見出し画像

みんなの小説講座

 みんなの小説講座
 中高生から始める小説講座
 
「第2回」
 作品を3つの要素で表してみよう
 
 アキツ フミヤ著 
 
 *今回は「第2回」となります。初めて読むという人は「みんなの小説講座 第1回」を先に読んで下さい。
 
 新学期が始まる頃ですよね。この春、高校や大学に進学したという人も多いと思います。これを機会に、何か新しいことを始めてみませんか。
 自分が興味ある分野なら何でもいいのですが、ここでは小説の書き方を学んでみることをお勧めします。
 学生の内から勉強を始めれば、この講座の目標である「20代で作家デビュー」の夢が叶うかも知れません。
 マンガ、小説、ライトノベルの分野では、高校生や大学生の若い作家が活躍しています。自分も、あんな風になりたいと思うなら、まずは書き方の基礎を学んでみましょう。
 
 自分が書いた作品がヒットして、アニメ化されたら最高ですよね。日本のアニメは世界中で大人気となっています。そんな夢に向かって、今すぐ走り始めましょう。中高生から始めても早すぎるということはありません。
 
 さて、「第1回」の課題に挑戦してみて、いかがでしたか? たぶん、上手く書けた人は少なく、ダメだったという人がほとんどだと思います。

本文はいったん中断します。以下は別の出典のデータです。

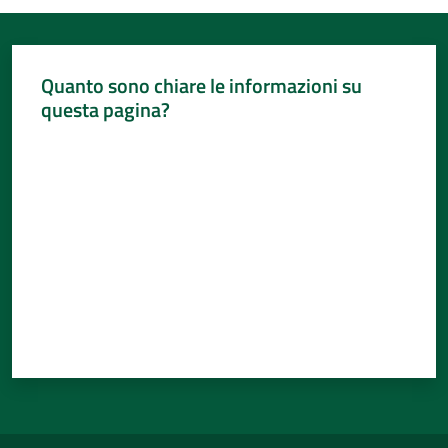
Quanto sono chiare le informazioni su
questa pagina?
Valuta da 1 a 5 stelle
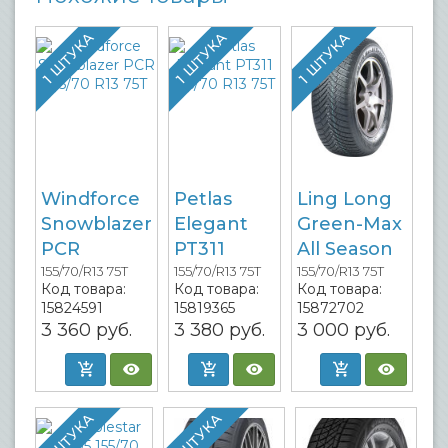
1 ШТУКА
1 ШТУКА
1 ШТУКА
Windforce
Petlas
Ling Long
Snowblazer
Elegant
Green-Max
PCR
PT311
All Season
155/70/R13 75T
155/70/R13 75T
155/70/R13 75T
Код товара:
Код товара:
Код товара:
15824591
15819365
15872702
3 360
руб.
3 380
руб.
3 000
руб.
1 ШТУКА
1 ШТУКА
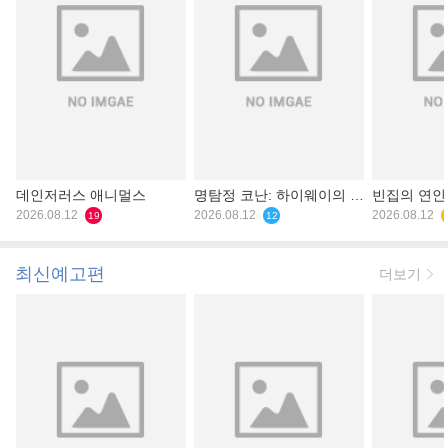
데인저러스 애니멀스
명탐정 코난: 하이웨이의 타
빈집의 연인
2026.08.12
천사
2026.08.12
2026.08.12
19
12
최신예고편
더보기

 現時点で書けなくても心配する必要はありません。小説の書き方なんて、学校では教えてくれませんよね。つまり、習っていないことをやろうとしているので、できないのが普通です。
 
 何とか書けたという人も、読み返してみると「全然、面白くない」と感じることでしょう。面白い小説が書けるようになるには、正しい勉強方で「文章力」と「ストーリー力」を何年もかけて磨く必要があります。さらに『新人賞』を獲れるレベルになるには、かなりの努力と時間が必要です。

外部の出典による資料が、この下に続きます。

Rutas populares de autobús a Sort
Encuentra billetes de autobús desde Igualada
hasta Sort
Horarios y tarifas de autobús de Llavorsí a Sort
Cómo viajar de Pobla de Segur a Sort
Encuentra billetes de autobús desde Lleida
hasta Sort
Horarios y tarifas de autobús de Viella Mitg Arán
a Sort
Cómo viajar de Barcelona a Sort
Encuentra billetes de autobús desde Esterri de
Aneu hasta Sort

 ですので、まず中・高・大学生の内から小説を書く「練習」を始めましよう。
 
 自己流で小説を書いていては、いつまで経っても上達しません。まずは『みんなの小説講座』を一年間、受講して、基礎を身に付けて下さい。自分が書きたい作品を書くのは、その後です。
 
 『新人賞』の「一次選考」を担当した経験のある人に聞くと、応募者のほとんどは基礎ができていないと言います。ダメな点はーー
 
 ・「説明」と「セリフ」だけで書かれていて「描写」がない。
 ・何を言いたいのか、焦点がブレていて理解できない。
 ・自分の文体を持っていない。複数のプロ作家の文章を繋ぎ合わせたような作品になっている。途中で文体がコロコロ変る。

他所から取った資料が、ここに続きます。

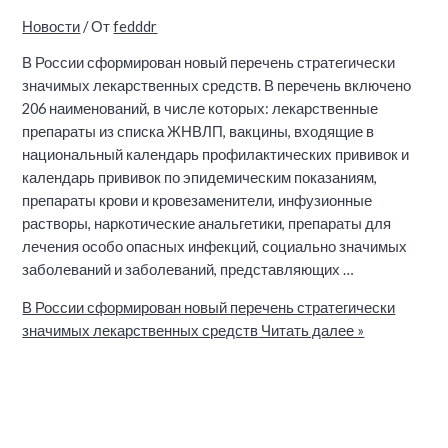
Новости
/ От
fedddr
В России сформирован новый перечень стратегически
значимых лекарственных средств. В перечень включено
206 наименований, в числе которых: лекарственные
препараты из списка ЖНВЛП, вакцины, входящие в
национальный календарь профилактических прививок и
календарь прививок по эпидемическим показаниям,
препараты крови и кровезаменители, инфузионные
растворы, наркотические анальгетики, препараты для
лечения особо опасных инфекций, социально значимых
заболеваний и заболеваний, представляющих …
В России сформирован новый перечень стратегически
значимых лекарственных средств
Читать далее »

 ・ストーリー展開も単純で、数ページ読んだだけで結末が分かってしまう。
 ・登場人物のキャラが立っていないので、読者が物語の中に入れない。その結果、つまらないと感じてしまう。
 ・あまり小説を読んでいないのか、他の作家が書いているのと同じような話になっている。
 
 『一次選考』で落ちるのは「小説になっていない作品」です。上に挙げたような作品を書かないためにも、まずは基礎を学びましょう。これって本当に大切です。
 確実に上達する方法で学ばないと、プロになる機会を逸してしまいます。国語・現国の勉強をするつもりで、学生の内から小説を書くことに慣れて下さい。
 
 「文章力」と「ストーリー力」を鍛えよう
 
 頭の中で思い描いている場面が、うまく文章で表現できないのは「文章力」が未熟なせいです。
 小説を書いていて途中で書けなくなる、または書けたとしても面白くないのは「ストーリー力」が不足しているからです。
 
 もっと本を読むようにしましょう。単に多くの本を読めばいいというのではなく「小説を書くためのテクニックを身に付けよう」と思って読むようにしましょう。プロの作家は「描写」「セリフ」「説明」を、どう書いているのか、分析しながら読んで下さい。
 
 新刊書を買う必要はありません。TSUTAYAとか、Amazon などで安く売られている古本で構いません。過去に話題になった作品は読むようにして下さい。
 ジャンルにも、こだわる必要もありません。推理小説にしか興味がなくても、他の分野の小説も読むようにしましょう。
 
 中級者なら、どの『新人賞』に応募するのか、すでに決まっていると思います。過去の『新人賞』受賞作は、必ず読むようにしましょう。
 絶版になっている本はAmazonで古本を探すと見つかります。可能な限り入手して、分析しながら読むようにして下さい。
 
 ライトノベルを書きたい人へ
 
 小説を書いたことのない人が、いきなりラノベを書こうとすると失敗します。前回、述べたようにラノベは高度なテクニックを必要とします。まずはラノベに近いやさしい文章で、小説を書いてみましょう。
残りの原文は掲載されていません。